Betty Doe (not her real name) is spending the final days of summer painting her room. The 16-year-old's photos of actors and actresses from black-and-white films are down for now, as are the posters of her favorite musicians. No, not Aerosmith or Smashing Pumpkins-Charlie Parker and his fellow jazz saxophonist Sonny Rollins. They're rolled up carefully and laid aside, near the trophies and awards this former athlete collected ... before.

And she's regained a little weight this summer, after some weeks of going for treatment at a day hospital for anorexia nervosa. She eats now, but only if her mother and father sit at the table in their suburban Illinois home with her, making sure she doesn't hide the food. And she's practicing her music again; she has a good shot at winning a college scholarship next year (she plays six instruments, but like the Bird and Sonny Rollins, she loves saxophone the best).
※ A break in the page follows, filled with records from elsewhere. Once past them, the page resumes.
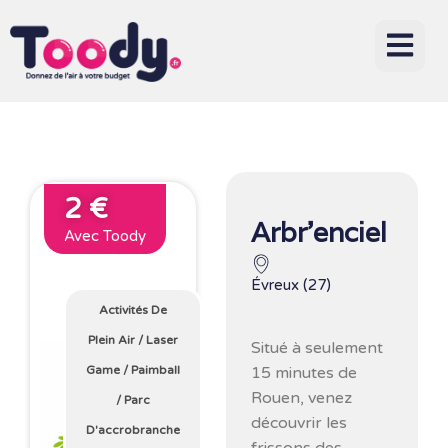
2 €
Arbr’enciel
Avec Toody
Évreux (27)
Activités De
Plein Air
/
Laser
Situé à seulement
15 minutes de
Game
/
Paimball
Rouen, venez
/
Parc
découvrir les
D'accrobranche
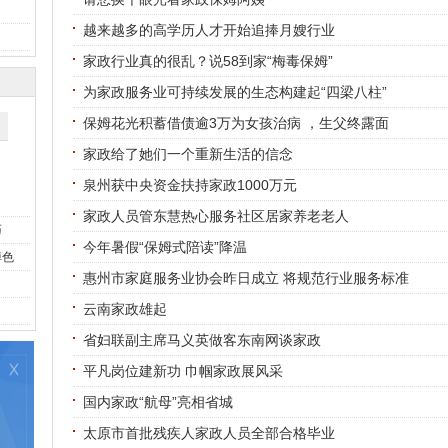
越来越多的高学历人才开始追捧月嫂行业
家政行业真的很乱？说58到家“梅毒保姆”
为家政服务业可持续发展的生态构建起“四梁八柱”
保姆花光积蓄借债逾3万为女孩治病 ，生父终露面
家政给了她们一个重新生活的信念
泉州获中央资金扶持家政1000万元
家政人员管东慧热心服务社区居家养老老人
巧
今年暑假“保姆式陪读”降温
掉色
惠州市家庭服务业协会昨日成立 将规范行业服务标准
云南家政雄起
省妇联副主席马义英做客东南网谈家政
平凡岗位建新功 巾帼家政展风采
国内家政“航母”亮相省城
太原市首批残疾人家政人员全部合格毕业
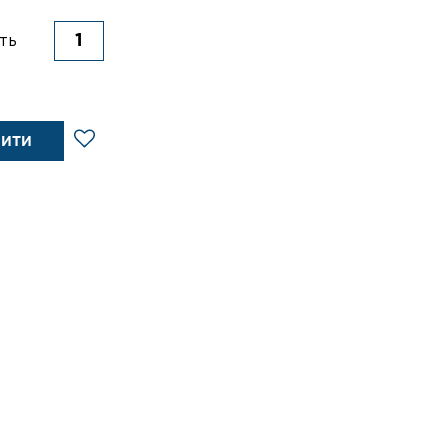
ть
ПИТИ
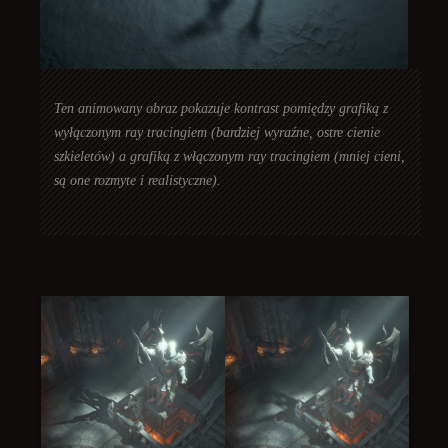
Ten animowany obraz pokazuje kontrast pomiędzy grafiką z
wyłączonym ray tracingiem (bardziej wyraźne, ostre cienie
szkieletów) a grafiką z włączonym ray tracingiem (mniej cieni,
są one rozmyte i realistyczne).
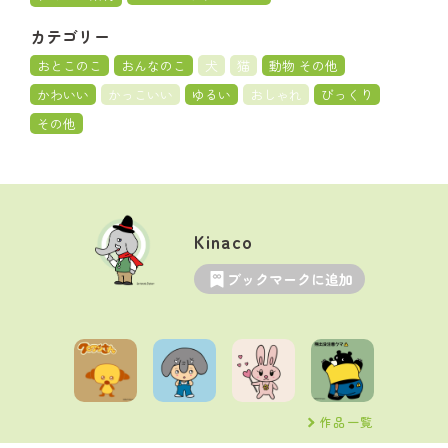
カテゴリー
おとこのこ
おんなのこ
犬
猫
動物 その他
かわいい
かっこいい
ゆるい
おしゃれ
びっくり
その他
Kinaco
ブックマークに追加
作品一覧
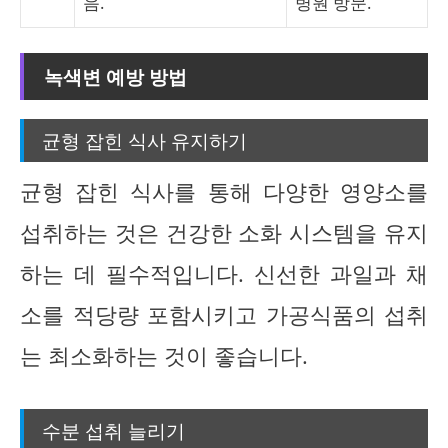
음.
병원 방문.
녹색변 예방 방법
균형 잡힌 식사 유지하기
균형 잡힌 식사를 통해 다양한 영양소를
섭취하는 것은 건강한 소화 시스템을 유지
하는 데 필수적입니다. 신선한 과일과 채
소를 적당량 포함시키고 가공식품의 섭취
는 최소화하는 것이 좋습니다.
수분 섭취 늘리기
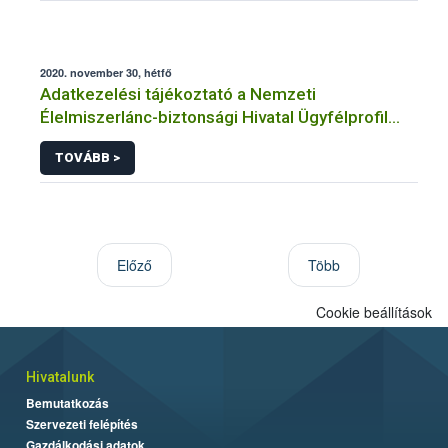
2020. november 30, hétfő
Adatkezelési tájékoztató a Nemzeti
Élelmiszerlánc-biztonsági Hivatal Ügyfélprofil
Rendszerben állattenyésztés témakörben
TOVÁBB >
intézhető közhatalmi eljárásaihoz kapcsolódó
adatkezeléséhez
Előző
Több
Cookie beállítások
Hivatalunk
Bemutatkozás
Szervezeti felépítés
Gazdálkodási adatok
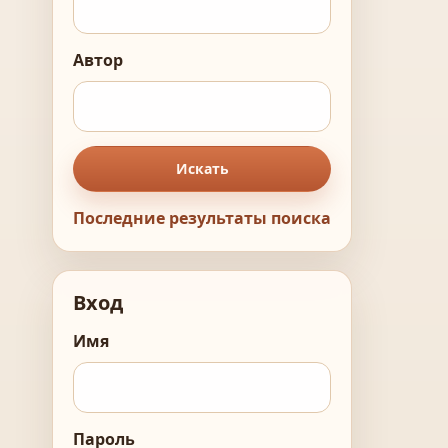
Автор
Искать
Последние результаты поиска
Вход
Имя
Пароль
But some things are still missing. She was gregarious before; she's mostly alone now. Most of her friends were simply scared away by Betty's depression; others have trouble dealing with the weight of what happened.

Beginning when she was 13 and lasting for 18 months, Betty was allegedly molested by a gym teacher at Crystal Lake North Junior High School. Betty says the teacher, 37-year-old William Saturday (his real name), told her he loved her, even as he led her into darker and more depraved sexual practices, according to her family.

She finally told her parents in February. Today, Mr. Saturday is in jail, facing 10 counts of criminal sexual assault, eight counts of child pornography, and two counts of official misconduct.

What makes it worse, Betty's parents say, is that the government aided and abetted Mr. Saturday. They say he did not want to rely only on his condoms, demanded that Betty use some type of birth control, and took her to the McHenry County (Illinois) Health Department clinic. As he waited outside, she received an injection of the controversial drug Depo-Provera, which is purported to prevent the release of a female's ovum for three months.

He took her back three months later for another shot, Betty says, and once more three months after that. County officials knew Betty's age, but in keeping with rules governing the use of funds from federal Title X family-planning programs, clinic workers did not notify her parents that she was getting the shots, even though the age of consent in Illinois is 18.

Through her parents, Betty is now suing Mr. Saturday, the school district, and the principal of North Junior High School (her attorneys say the principal was informed something was going on, but never investigated it) and the county health department, for $17.5 million. Attorneys for the school district and the county were unavailable for comment. J. Kevin McBride, who represents Mr. Saturday on the criminal counts, returned a phone call to WORLD, but would only say that his client is presumed to be innocent until proven guilty.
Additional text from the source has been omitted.